- Provided data -
::::::::
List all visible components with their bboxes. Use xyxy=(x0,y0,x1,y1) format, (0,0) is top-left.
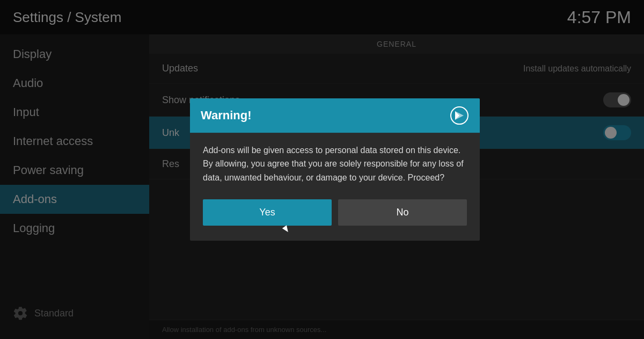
yes-button[interactable]: Yes xyxy=(203,199,332,226)
dialog-message: Add-ons will be given access to personal… xyxy=(203,143,467,185)
dialog-header: Warning! xyxy=(190,98,480,133)
dialog-body: Add-ons will be given access to personal… xyxy=(190,133,480,241)
no-button[interactable]: No xyxy=(338,199,467,226)
dialog-buttons: Yes No xyxy=(203,199,467,226)
warning-dialog: Warning! Add-ons will be given access to… xyxy=(190,98,480,241)
dialog-title: Warning! xyxy=(201,109,252,122)
kodi-icon xyxy=(450,106,469,125)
::::::::
- Your assignment -
Write out the whole listing exactly, and drop the pictures.

- Result of the exercise -
List all visible components with their bboxes. Use xyxy=(x0,y0,x1,y1) format, (0,0) is top-left.
yes-button[interactable]: Yes xyxy=(203,199,332,226)
dialog-message: Add-ons will be given access to personal… xyxy=(203,143,467,185)
dialog-header: Warning! xyxy=(190,98,480,133)
dialog-body: Add-ons will be given access to personal… xyxy=(190,133,480,241)
no-button[interactable]: No xyxy=(338,199,467,226)
dialog-buttons: Yes No xyxy=(203,199,467,226)
warning-dialog: Warning! Add-ons will be given access to… xyxy=(190,98,480,241)
dialog-title: Warning! xyxy=(201,109,252,122)
kodi-icon xyxy=(450,106,469,125)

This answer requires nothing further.